- Antônio Cassimiro dos Santos, conhecido como Antônio do Rapé, morreu aos 87 anos no dia 20 de fevereiro.
- Morava em Juazeiro do Norte (CE), onde vendia rapé sob o alpendre perto da estátua de Padre Cícero e era visto como guardião de memórias.
- Nascido em Paulo Jacinto, Alagoas, viveu em São Paulo por um período, teve uma vida familiar extensa (20 filhos, 16 criados e uma menina adotada).
- Após viagem ao Ceará, mudou-se para ficar perto da estátua e dedicou-se a produzir a mistura de rapé por mais de trinta anos.
- Deixa 14 filhos, muitos netos — mais de 60 — e bisnetos; a morte ocorreu após problemas cardíacos e câncer no fígado, com necessidade de marcapasso.
Antônio Cassimiro dos Santos, conhecido como guardião de memórias de Juazeiro do Norte, faleceu em 20 de fevereiro aos 87 anos. Ele ficou famoso por vender rapé na área próxima à estátua de Padre Cícero, atraindo fiéis e visitantes há décadas.

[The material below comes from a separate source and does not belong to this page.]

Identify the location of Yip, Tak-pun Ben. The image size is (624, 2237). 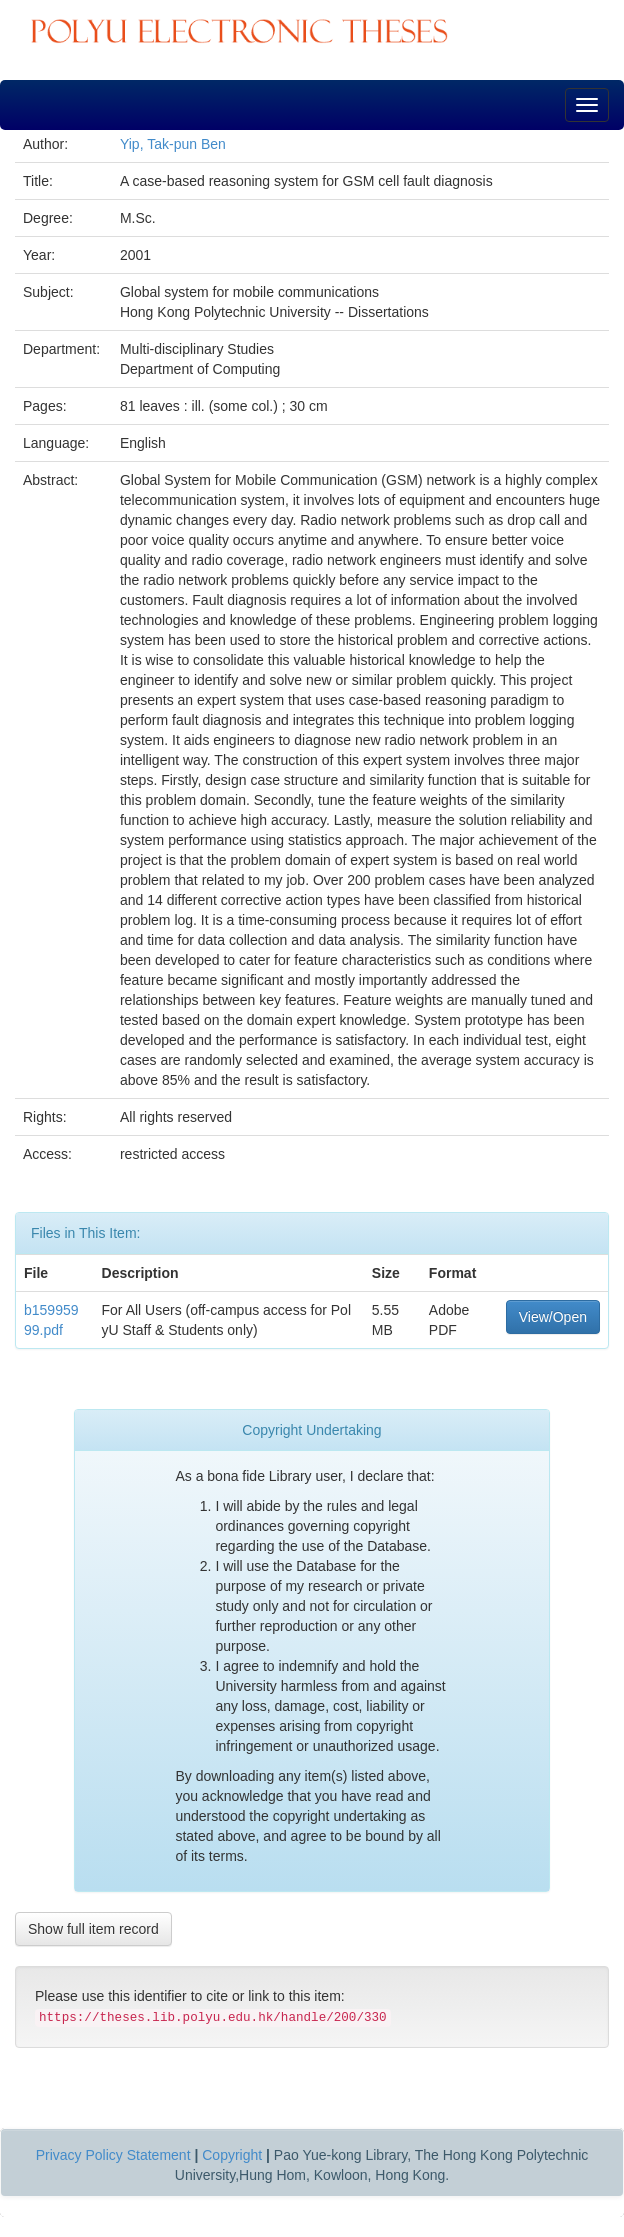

Morador de Juazeiro, Cassimiro nasceu em Paulo Jacinto, Alagoas, e viveu grande parte da vida no Cariri Cearense. Cresceu em uma família de sete irmãos e também morou em São Paulo antes de retornar ao Ceará. Passou a dedicar-se integralmente ao rapé produzido com fumo e ervas, mantendo a rotina de andarilho entre a ladeira da colina sagrada e o alpendre de sua casa.
A família informou que, ao longo dos anos, o comerciante enfrentou problemas cardíacos que exigiram marcapasso. Também foi diagnosticado com câncer no fígado. Deixa 14 filhos, muitos netos e dezenas de bisnetos, além de uma memória afetiva marcante para quem visitava a região.
Legado de um guardião
Cassimiro era conhecido pela seriedade no atendimento e pelas histórias declamadas aos visitantes. Seu rapé, preparado de forma caseira, tornou-se parte da paisagem do horto e um símbolo de tradições locais. A rotina seguia mesmo com procissões lotadas ou períodos de menor movimento.